**EXERCISE DATA**
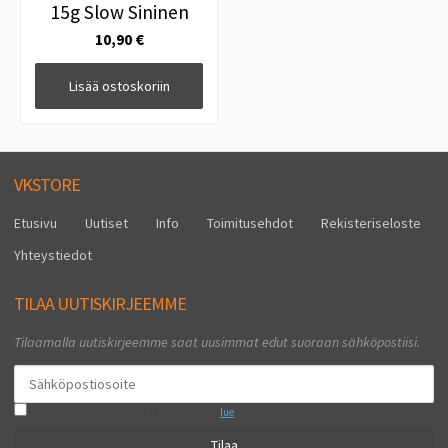
15g Slow Sininen
10,90 €
Lisää ostoskoriin
VKSTORE
Etusivu
Uutiset
Info
Toimitusehdot
Rekisteriseloste
Yhteystiedot
TILAA UUTISKIRJEEMME
Tilaamalla uutiskirjeemme saat uusimmat edut suoraan sähköpostiisi.
Hyväksyn henkilötietojen tallentamisen (
lue
)
Tilaa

**WHAT THE TASK REQUIRES**
Produce a word-for-word version of the material, with no pictures included.

**TASK RESULT**
15g Slow Sininen
10,90 €
Lisää ostoskoriin
VKSTORE
Etusivu
Uutiset
Info
Toimitusehdot
Rekisteriseloste
Yhteystiedot
TILAA UUTISKIRJEEMME
Tilaamalla uutiskirjeemme saat uusimmat edut suoraan sähköpostiisi.
Hyväksyn henkilötietojen tallentamisen (
lue
)
Tilaa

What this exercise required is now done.